§4

It occurred to Troy that Burgess was the kind of bloke who’d never leave a party until physically thrown out.

Lady Troy was long abed, his father was postmidnight pottering in his study as was his wont, his sisters were in the kitchen giggling their way through the Calvados, he’d no idea where Rod was, and every other guest but Burgess had left at the witching hour. It occurred to Troy that Burgess was probably pissed, but he hardly seemed incapable.

They sat on the west-facing verandah in the last vestiges of summer warmth. Troy often listened to the foxes and the owls this way, but now he was listening to a man, who whilst certainly not without charm, struck him as an endless blabbermouth.

“Your brother tells me you’re a copper.”

“Cadet. Well, almost. I don’t start for a week or so.”

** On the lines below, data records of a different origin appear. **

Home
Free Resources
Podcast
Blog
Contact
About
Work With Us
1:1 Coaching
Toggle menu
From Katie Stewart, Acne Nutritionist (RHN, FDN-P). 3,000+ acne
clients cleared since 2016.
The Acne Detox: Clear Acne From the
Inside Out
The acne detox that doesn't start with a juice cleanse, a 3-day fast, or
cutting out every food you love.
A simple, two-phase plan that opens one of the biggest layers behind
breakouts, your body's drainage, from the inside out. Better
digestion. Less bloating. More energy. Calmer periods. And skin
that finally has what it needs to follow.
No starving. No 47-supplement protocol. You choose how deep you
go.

“Odd choice, if I may say so.”

“You may. You were a cadet yourself, I hear.”

“Oh, that was different.”

Burgess reached down for the brandy decanter and finding it empty set it back down, the silver tag clinking gently on the Waterford crystal. Troy did not offer to fill it up again.

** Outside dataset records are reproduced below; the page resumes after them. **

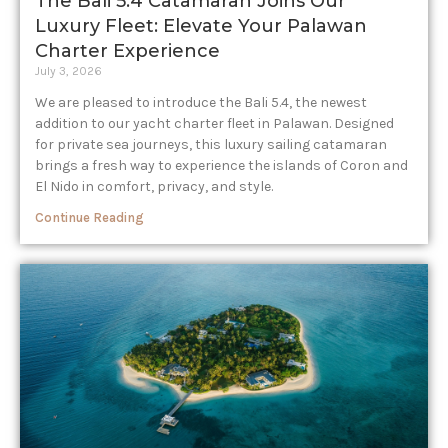
The Bali 5.4 Catamaran Joins Our
Luxury Fleet: Elevate Your Palawan
Charter Experience​
July 3, 2026
We are pleased to introduce the Bali 5.4, the newest
addition to our yacht charter fleet in Palawan. Designed
for private sea journeys, this luxury sailing catamaran
brings a fresh way to experience the islands of Coron and
El Nido in comfort, privacy, and style.
Continue Reading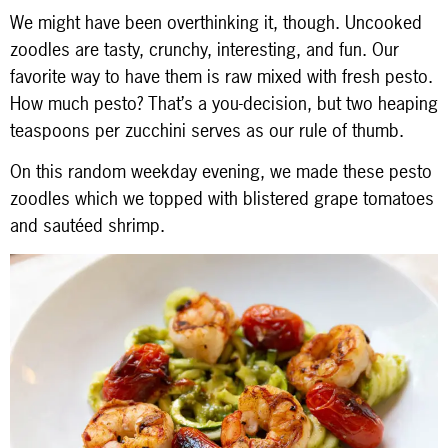
We might have been overthinking it, though. Uncooked
zoodles are tasty, crunchy, interesting, and fun. Our
favorite way to have them is raw mixed with fresh pesto.
How much pesto? That’s a you-decision, but two heaping
teaspoons per zucchini serves as our rule of thumb.
On this random weekday evening, we made these pesto
zoodles which we topped with blistered grape tomatoes
and sautéed shrimp.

“That was Dartmouth,” Burgess went on.

“I know,” Troy said. “There are rumours.”

“Oh fuck. Is there anyone in England who hasn’t heard? Completely untrue of course. I was not expelled for theft, although I think I’ll probably spend the rest of my life denying it.”

“What was it?”

“Oh, I dunno. General dissatisfaction, I suppose. Realising before it was too late that a life in uniform wasn’t for me. I was good at it. Passed everything with flying colours. I shone … that might be the word … I always have … that’s what I do, I pass exams with bugger all effort. I’ve never really failed at anything.”

There was a long, sigh-soaked pause that Troy would rather not shatter.

“Which … which is why I find this current feeling so odd. I feel I have not got off the ground since Cambridge. And that tastes remarkably like failure.”

“When did you leave Cambridge?”

“Oh, just now. In the spring. I’ve chased a couple of jobs. Eton wouldn’t touch me with a barge pole, and Tory central office passed on a glorious opportunity to hire me. Your father kindly took me on as a reviewer. A couple of other proprietors have been equally generous, and I’ve enough to live on quite comfortably. And I’m not a fussy man. I’m … I’m easily pleased. All I need to be content is wine, books, and the News of the World.

Burgess’s own joke set him giggling, a high-pitched whine.

“Don’t ever let my old man hear you say you like the News of the World,” Troy said.

Burgess drew breath and continued as though Troy had not spoken.

“But … but I always thought my life would have taken off by now. And it hasn’t.”

“Dreams of flying?”

“We all have them. You too.”

“Maybe. I turned down Oxford a couple of years ago.”

“Bloody hell. How old are you?”

“Twenty next month.”

“Hmm … you look fifteen.”

“Usually I’m told I look twelve. Glad to make it into the teens.”

“And you turned down Oxford?”

“Open Exhibition, Christ Church.”

“I bet your old man was furious.”

“No. He heard me out, then asked what I might be doing next, as he was rich enough to keep me but did not think it good for my soul to be kept without working. I asked for a job on one of his papers and he sent me to the Post as the lowest of the low—court reporter.”

“Like Dickens?”

“Giant footsteps to follow in. And that sparked my interest, my taste for crime.”

“You want to be a beat bobby?”

“Well, you can’t trust a special like the old-time copper.”

Burgess giggled.

“No,” said Troy. “Of course I don’t want to be a beat bobby. I want to be a detective at Scotland Yard. I don’t mind being in uniform, but I’d be a damn sight happier if I had one that fitted. I tried it on just before you got here. I look like a weasel lost in a sack of spuds.”

“I used to get my Dartmouth cadet togs tailored at Gieves in Old Bond Street. They make uniforms for all our armed forces. Tell you what … if you’re doing nothing Monday morning, meet me there and I’ll introduce you to the old boys who stopped me looking like a weasel in a sack.”